This is the first public paper, published by NASA, that mention the word “Big Data“. Actually it’s not related to data processing but is like the beginning for this funny buzz word 🙂
In the area of scientific visualization, input data sets are often very large. In visualization of Computational Fluid Dynamics (CFD) in particular, input data sets today can surpass 100 Gbytes, and are expected to scale with the ability of supercomputers to generate them. Some visualization tools already partition large data sets into segments, and load appropriate segments as they are needed.
However, this does not remove the problem for two reasons: 1) there are data sets for which even the individual segments are too large for the largest graphics workstations, 2) many practitioners do not have access to workstations with the memory capacity required to load even a segment, especially since the state-of-the-art visualization tools tend to be developed by researchers with much more powerful machines. When the size of the data that must be accessed is larger than the size of memory, some form of virtual memory is simply required. This may be by segmentation, paging, or by paged segments.

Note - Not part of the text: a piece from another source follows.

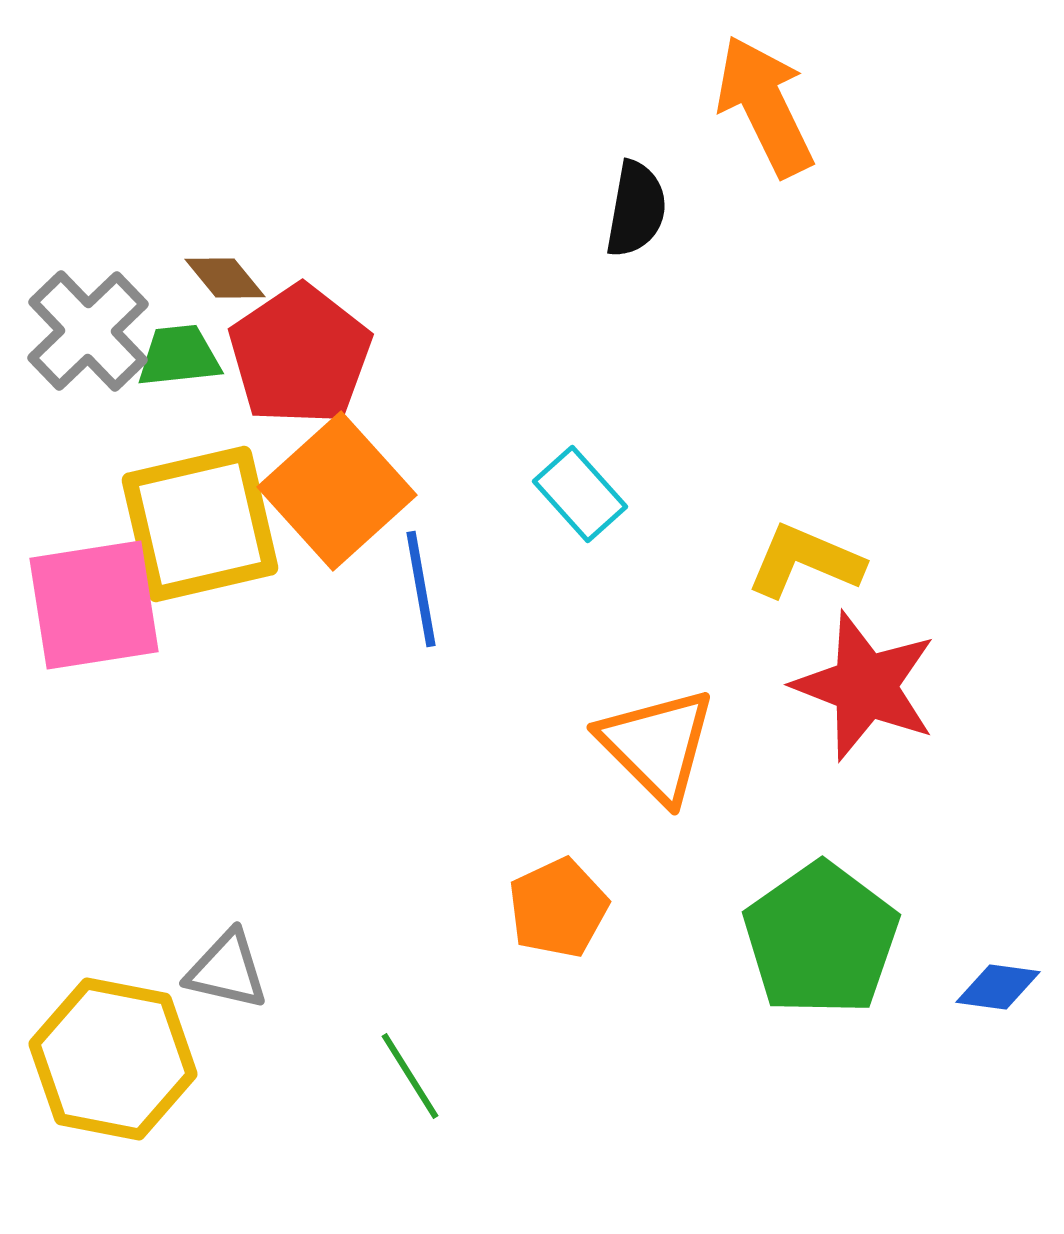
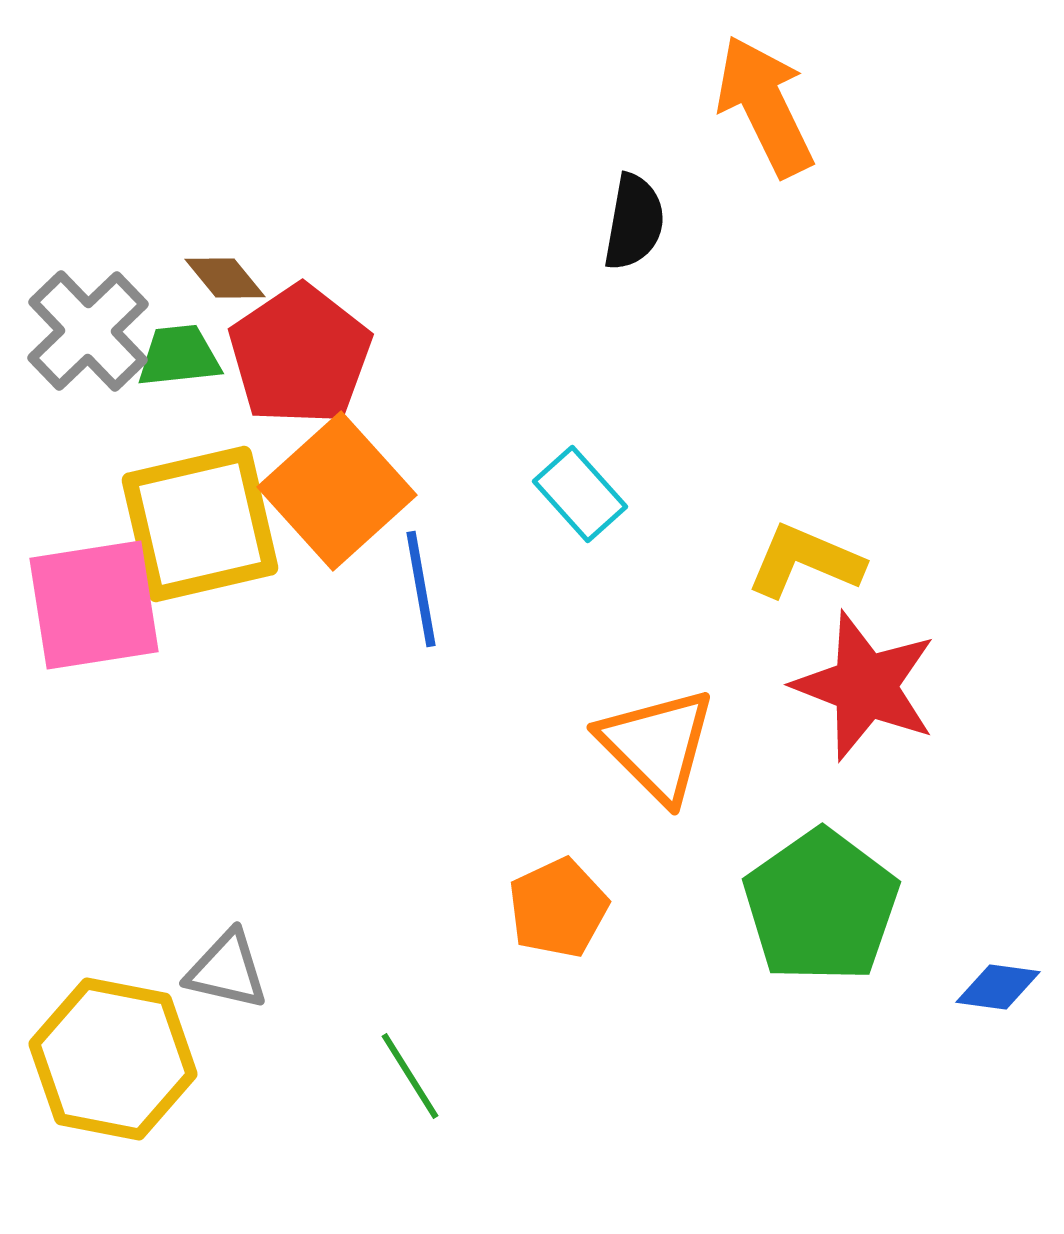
black semicircle: moved 2 px left, 13 px down
green pentagon: moved 33 px up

In this paper we demonstrate that complete reliance on operating system virtual memory for out-of-core visualization leads to egregious performance. We then describe a paged segment system that we have implemented, and explore the principles of memory management that can be employed by the application for out-of-core visualization.
We show that application control over some of these can significantly improve performance. We show that sparse traversal can be exploited by loading only those data actually required. We show also that application control over data loading can be exploited by 1) loading data from alternative storage format (in particular 3-dimensional data stored in subcubes), 2) controlling the page size.
Both of these techniques effectively reduce the total memory required by visualization at run-time. We also describe experiments we have done on remote out-of-core visualization (when pages are read by demand from remote disk) whose results are promising.